Yo soy espía (o el hombre del increíble gamulán con doble fondo)

La verdad y la mentira no solo son parte de la vida (supuesta) de Guillermo “Bill” Gaede, un hombre que declara haber sido un espía al servicio de Cuba y los EEUU, sino de la naturaleza propia del documental que cuenta la vida que el mismo Gaede cuenta.

La suya es una historia de vida que contiene una infinidad de peripecias inverosímiles, algunos datos supuestamente verificables, y una trama que incluye el robo de información tecnológica de un valor incalculable, cedida por convicción tanto al gobierno revolucionario de Fidel Castro, como a la Agencia de Inteligencia de los Estados Unidos (CIA) de modo indistinto.

Gaede, sus familiares y amigos, brindan testimonio de su periplo. Afiliado al PC argentino, viajó al país del norte cuando siente que su futuro personal parecía ser poco atractivo. Sin confesar estudios previos e ilegal en los EEUU, terminó encontrando trabajo en Silicon Valey y aun cuando no parece tener méritos profesionales, accedió a información muy sensible sobre la conformación de los primeros procesadores de las computadoras personales.

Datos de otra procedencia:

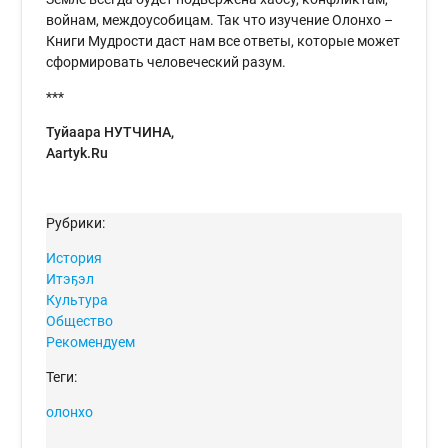
войнам, междоусобицам. Так что изучение Олонхо –
Книги Мудрости даст нам все ответы, которые может
сформировать человеческий разум.
***
Туйаара НУТЧИНА,
Aartyk.Ru
Рубрики:
История
Итэҕэл
Культура
Общество
Рекомендуем
Теги:
олонхо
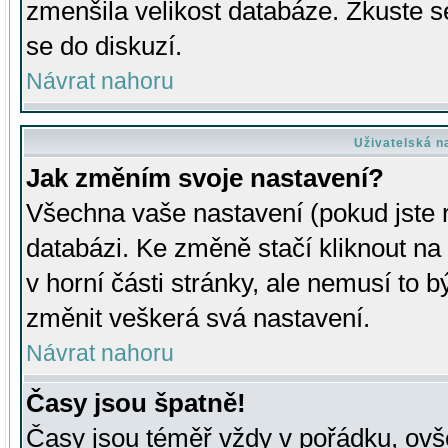
zmenšila velikost databáze. Zkuste s
se do diskuzí.
Návrat nahoru
Uživatelská n
Jak změním svoje nastavení?
Všechna vaše nastavení (pokud jste r
databázi. Ke změně stačí kliknout n
v horní části stránky, ale nemusí to b
změnit veškerá svá nastavení.
Návrat nahoru
Časy jsou špatně!
Časy jsou téměř vždy v pořádku, ovše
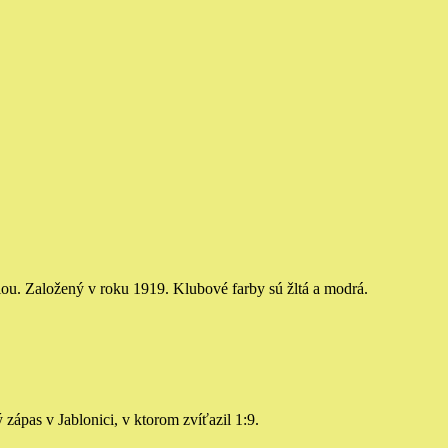
iou. Založený v roku 1919. Klubové farby sú žltá a modrá.
as v Jablonici, v ktorom zvíťazil 1:9.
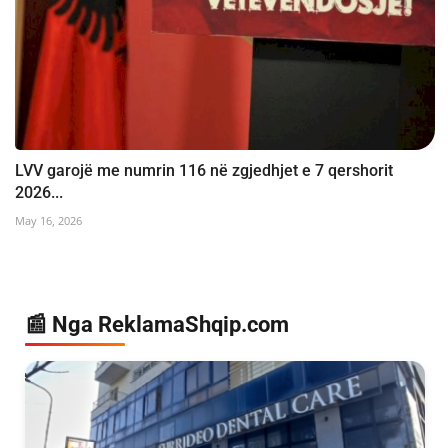
LVV garojë me numrin 116 në zgjedhjet e 7 qershorit
2026...
May 16, 2026
📰 Nga ReklamaShqip.com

Convencido que esa información podría ser útil al desarrollo científico de Cuba, proceso al que suscribía políticamente, ofreció a los servicios secretos cubanos la información, que a través de ellos llegó a la URSS. Tan convencido de la revolución se convence de lo contrario y así cambió de bando, con lo cual su historia se convierte en una trama de secretos, grabaciones, cámaras ocultas y registros en el contexto del espionaje y el contra espionaje.

El crazy Che es un documental, pero la historia parece pura ficción. ¿Qué cuenta la película? ¿La historia del Billy Gaede convicto de la justicia estadounidense por robo de información industrial o la historia de un fabulador que hace lo imposible para dar a conocer una mentira construida a fuerza de proponer secretos, pruebas de dudosa autenticidad y testimonios de familiares y amigos? Lo importante no es dar respuesta a esta pregunta. Lo importante en la película es disfrutar del personaje real o mítico y de cómo el mecanismo del documental habilita a dar valor de verdad a los dichos, tanto como develar las contradicciones de un relato que tal vez sea absolutamente cierto.

Jugando con esa incerteza, El crazy Che es una película entretenida que se permite contar un tiempo histórico en el que pasan rápidamente el nazismo, el peronismo, el comunismo, la guerra fría, la revolución cubana y la aparición de los microcomponentes, una tecnología que cambió el mundo para siempre.